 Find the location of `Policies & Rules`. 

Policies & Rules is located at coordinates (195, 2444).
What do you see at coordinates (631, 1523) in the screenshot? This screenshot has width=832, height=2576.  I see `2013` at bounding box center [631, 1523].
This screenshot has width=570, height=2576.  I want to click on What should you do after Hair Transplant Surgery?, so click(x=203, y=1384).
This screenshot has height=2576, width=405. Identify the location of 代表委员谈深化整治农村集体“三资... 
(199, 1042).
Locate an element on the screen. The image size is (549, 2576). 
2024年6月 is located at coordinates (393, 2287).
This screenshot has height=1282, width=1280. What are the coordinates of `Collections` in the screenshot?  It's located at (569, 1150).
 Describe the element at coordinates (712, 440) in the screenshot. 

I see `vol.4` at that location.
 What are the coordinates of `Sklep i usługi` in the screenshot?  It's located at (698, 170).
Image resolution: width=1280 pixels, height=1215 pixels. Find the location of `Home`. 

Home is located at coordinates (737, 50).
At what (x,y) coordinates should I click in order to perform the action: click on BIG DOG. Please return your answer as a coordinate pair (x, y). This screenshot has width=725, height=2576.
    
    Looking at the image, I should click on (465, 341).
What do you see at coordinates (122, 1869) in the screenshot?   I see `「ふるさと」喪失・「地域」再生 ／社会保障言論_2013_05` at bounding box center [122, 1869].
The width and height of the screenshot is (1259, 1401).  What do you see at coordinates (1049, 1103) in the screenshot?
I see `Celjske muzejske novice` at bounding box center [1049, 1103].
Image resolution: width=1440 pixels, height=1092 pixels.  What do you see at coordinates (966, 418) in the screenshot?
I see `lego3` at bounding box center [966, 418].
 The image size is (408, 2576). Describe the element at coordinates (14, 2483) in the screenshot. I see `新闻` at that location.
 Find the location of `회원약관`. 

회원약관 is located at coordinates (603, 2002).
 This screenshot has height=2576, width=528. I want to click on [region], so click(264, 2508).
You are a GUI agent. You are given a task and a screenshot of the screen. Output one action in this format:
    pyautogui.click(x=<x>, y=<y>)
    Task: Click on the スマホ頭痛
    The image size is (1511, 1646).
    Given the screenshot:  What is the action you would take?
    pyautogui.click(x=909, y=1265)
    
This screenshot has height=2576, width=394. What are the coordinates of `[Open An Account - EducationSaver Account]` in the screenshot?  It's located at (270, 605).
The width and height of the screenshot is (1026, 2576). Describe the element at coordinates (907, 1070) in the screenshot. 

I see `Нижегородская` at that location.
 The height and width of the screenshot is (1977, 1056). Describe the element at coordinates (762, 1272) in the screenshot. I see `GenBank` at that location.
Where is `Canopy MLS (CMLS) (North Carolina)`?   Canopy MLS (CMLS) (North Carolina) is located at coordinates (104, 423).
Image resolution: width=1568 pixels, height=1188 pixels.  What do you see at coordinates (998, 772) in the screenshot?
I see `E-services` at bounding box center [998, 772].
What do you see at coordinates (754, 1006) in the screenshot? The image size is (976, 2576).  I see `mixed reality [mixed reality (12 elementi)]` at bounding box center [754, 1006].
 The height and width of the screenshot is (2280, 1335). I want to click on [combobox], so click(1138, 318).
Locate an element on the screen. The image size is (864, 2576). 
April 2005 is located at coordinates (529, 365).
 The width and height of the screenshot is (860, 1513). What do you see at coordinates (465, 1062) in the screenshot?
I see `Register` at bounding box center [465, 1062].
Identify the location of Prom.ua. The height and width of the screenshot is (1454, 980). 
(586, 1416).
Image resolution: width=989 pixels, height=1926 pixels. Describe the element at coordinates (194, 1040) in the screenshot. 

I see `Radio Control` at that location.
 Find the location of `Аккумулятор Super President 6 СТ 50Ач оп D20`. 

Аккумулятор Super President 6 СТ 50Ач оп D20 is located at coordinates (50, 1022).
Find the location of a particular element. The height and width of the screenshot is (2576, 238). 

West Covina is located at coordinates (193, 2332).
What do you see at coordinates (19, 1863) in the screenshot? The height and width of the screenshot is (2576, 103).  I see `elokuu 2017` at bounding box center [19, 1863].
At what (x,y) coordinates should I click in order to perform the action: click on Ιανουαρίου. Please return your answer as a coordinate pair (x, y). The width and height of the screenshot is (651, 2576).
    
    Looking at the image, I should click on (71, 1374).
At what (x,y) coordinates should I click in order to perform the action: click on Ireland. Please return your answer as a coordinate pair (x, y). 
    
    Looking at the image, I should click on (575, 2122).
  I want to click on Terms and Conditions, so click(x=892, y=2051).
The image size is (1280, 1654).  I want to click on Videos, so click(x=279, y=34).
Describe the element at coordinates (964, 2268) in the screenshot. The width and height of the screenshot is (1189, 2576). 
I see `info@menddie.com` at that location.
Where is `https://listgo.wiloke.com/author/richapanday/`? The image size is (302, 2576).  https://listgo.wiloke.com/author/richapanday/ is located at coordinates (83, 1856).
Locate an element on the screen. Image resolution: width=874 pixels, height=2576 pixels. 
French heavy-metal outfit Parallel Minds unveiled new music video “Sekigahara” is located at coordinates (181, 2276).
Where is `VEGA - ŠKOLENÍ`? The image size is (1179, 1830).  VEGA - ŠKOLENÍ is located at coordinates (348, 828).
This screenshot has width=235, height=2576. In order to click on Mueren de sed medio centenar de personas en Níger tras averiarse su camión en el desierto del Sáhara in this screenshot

----------------

Check each line above for "Where" and return the ones that have it.

▶ [Worked solution]:
Where is `Canopy MLS (CMLS) (North Carolina)`?   Canopy MLS (CMLS) (North Carolina) is located at coordinates (104, 423).
Where is `https://listgo.wiloke.com/author/richapanday/`? The image size is (302, 2576).  https://listgo.wiloke.com/author/richapanday/ is located at coordinates (83, 1856).
Where is `VEGA - ŠKOLENÍ`? The image size is (1179, 1830).  VEGA - ŠKOLENÍ is located at coordinates (348, 828).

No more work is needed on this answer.